### Task directions:
A word-for-word copy of the records below is needed, without the images.

(Extracted records)
'''
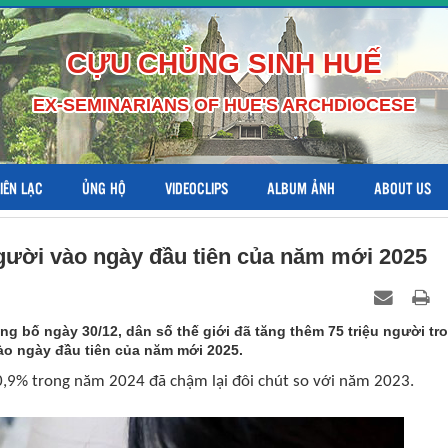
CỰU CHỦNG SINH HUẾ
EX-SEMINARIANS OF HUE'S ARCHDIOCESE
LIÊN LẠC
ỦNG HỘ
VIDEOCLIPS
ALBUM ẢNH
ABOUT US
người vào ngày đầu tiên của năm mới 2025
g bố ngày 30/12, dân số thế giới đã tăng thêm 75 triệu người tr
ào ngày đầu tiên của năm mới 2025.
u 0,9% trong năm 2024 đã chậm lại đôi chút so với năm 2023.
'''
### Expected answer:
CỰU CHỦNG SINH HUẾ
EX-SEMINARIANS OF HUE'S ARCHDIOCESE
LIÊN LẠC
ỦNG HỘ
VIDEOCLIPS
ALBUM ẢNH
ABOUT US
người vào ngày đầu tiên của năm mới 2025
g bố ngày 30/12, dân số thế giới đã tăng thêm 75 triệu người tr
ào ngày đầu tiên của năm mới 2025.
u 0,9% trong năm 2024 đã chậm lại đôi chút so với năm 2023.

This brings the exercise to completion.